Dark energy 9 (appendix 8)

Compare the cosmological constant to the Hubble constant

The cosmological constant is proportional to the variation of the constant

Hubble proof:

The cosmological constant in the theory of relativity 'General Albert

Einstein represents the dark energy that is linked to the gravitational inverse, in

the following equations, E represents the cosmological constant, due

it represents the dark energy.

Let us write H for the constant Habble and write v for the expansion velocity

of the universe.

For an expansion velocity of the universe constant, the Hubble constant is

constant, as the expansion rate of the Universe is currently accelerating,

This expansion velocity is variable, then:

d(v) = d(H) (equation 1),

For an acceleration of the expansion of the Universe Current constant, the constant

cosmological constant is E, then:

E is proportional to d(v) or:

E = (constant) [d (v)] (Equation 2),

according to equation 1 and equation 2, we deduce that:

E = (constant) [d (H)] (equation 3),

The cosmological constant is proportional to the variation of the constant Hubble.

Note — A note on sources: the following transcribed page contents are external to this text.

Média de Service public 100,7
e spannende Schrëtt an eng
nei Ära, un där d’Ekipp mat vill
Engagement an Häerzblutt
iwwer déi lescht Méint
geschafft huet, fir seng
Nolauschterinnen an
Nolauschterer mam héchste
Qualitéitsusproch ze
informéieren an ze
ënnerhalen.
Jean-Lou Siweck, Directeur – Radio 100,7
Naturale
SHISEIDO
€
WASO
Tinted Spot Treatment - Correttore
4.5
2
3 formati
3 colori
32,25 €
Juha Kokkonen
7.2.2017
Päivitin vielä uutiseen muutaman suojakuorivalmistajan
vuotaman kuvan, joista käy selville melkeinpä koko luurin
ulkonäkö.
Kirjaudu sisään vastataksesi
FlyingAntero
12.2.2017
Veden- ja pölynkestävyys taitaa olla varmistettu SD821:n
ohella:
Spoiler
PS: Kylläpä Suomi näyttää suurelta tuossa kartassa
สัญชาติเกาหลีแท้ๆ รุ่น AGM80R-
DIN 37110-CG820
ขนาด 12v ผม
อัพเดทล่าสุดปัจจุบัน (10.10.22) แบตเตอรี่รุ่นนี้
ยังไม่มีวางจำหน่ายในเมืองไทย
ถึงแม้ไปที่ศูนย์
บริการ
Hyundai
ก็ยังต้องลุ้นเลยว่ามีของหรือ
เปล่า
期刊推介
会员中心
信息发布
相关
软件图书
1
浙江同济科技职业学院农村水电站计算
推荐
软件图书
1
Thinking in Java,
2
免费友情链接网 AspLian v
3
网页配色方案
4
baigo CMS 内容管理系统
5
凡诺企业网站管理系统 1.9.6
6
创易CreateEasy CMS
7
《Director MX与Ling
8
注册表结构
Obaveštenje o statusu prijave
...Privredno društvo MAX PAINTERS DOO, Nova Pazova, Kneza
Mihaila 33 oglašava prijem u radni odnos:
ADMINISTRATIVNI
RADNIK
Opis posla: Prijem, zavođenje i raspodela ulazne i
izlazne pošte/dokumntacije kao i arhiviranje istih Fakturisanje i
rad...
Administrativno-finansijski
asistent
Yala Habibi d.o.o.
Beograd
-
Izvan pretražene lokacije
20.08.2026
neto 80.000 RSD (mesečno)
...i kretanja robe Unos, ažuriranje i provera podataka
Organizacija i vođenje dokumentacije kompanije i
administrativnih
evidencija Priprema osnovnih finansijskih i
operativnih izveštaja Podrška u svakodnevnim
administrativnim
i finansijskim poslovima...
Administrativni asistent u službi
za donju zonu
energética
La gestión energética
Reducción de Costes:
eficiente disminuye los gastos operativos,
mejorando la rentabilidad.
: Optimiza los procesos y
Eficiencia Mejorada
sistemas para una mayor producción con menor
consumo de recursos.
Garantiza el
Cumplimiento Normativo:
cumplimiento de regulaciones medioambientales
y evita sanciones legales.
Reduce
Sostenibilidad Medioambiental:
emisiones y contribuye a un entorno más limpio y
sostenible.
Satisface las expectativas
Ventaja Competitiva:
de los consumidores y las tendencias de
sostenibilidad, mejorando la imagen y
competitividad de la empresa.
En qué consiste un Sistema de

In fact one might consider the variation with time, but it gives

when even a good idea of the link between the cosmological constant and Hubble constant.

First discussion and discovery of the equation linking the two constant (Hubble and cosmological):

1 edition (February 6, 2012):

Now I know that the constant in equation 3 is equal to the mean radius R_M

a super cluster of galaxies (I help the values that I obtained in

Energy sombre8 my article, I will give a link later), but

as I had specified, must be taken into account the variation with time,

Equation 1 becomes:

d (v) / d (t) = d (H) / d (t),

and E is proportional cosmological constant ad (v) d (t), and equation 3 becomes:

E = (constant) [d (H) / d (t)],

we know that H = v / r, v for speed and distance r, then as I

already find an expression for the cosmological constant is E:

G (M_O) / [(r_o) (R_M)] = cosmological constant to the observable Universe,

G (M_o) / [(r_o) (R_M)] = (constant) [d (H) / d (t)],

G (M_o) / [(r_o) (R_M)] = (constant) [d (v / r) / d (t)],

deriving v / r and considering that d (v) / d (t) = acceleration of the expansion of

the universe and that is:

d (v) / d (t) = [(N_o) ^{2}] [G (M_o) / [(r_o) ^{2}]
= (A_r),

(N_o) = (r_o) / (R_M), (r_o) = radius of the observable Universe,

A_r being the acceleration gravitational repulsion of the observable Universe, this

which is accelerating the expansion of the observable Universe,

I obtained by simplifying a value for the constant in equation 3, which is

(R_M) and as I get the same result by considering r (in v / r) as

constant, meaning that in this equation 3, we can consider r and R_M

as constant, and both the ratio r / (R_M) = (N_o), here r worth r_o.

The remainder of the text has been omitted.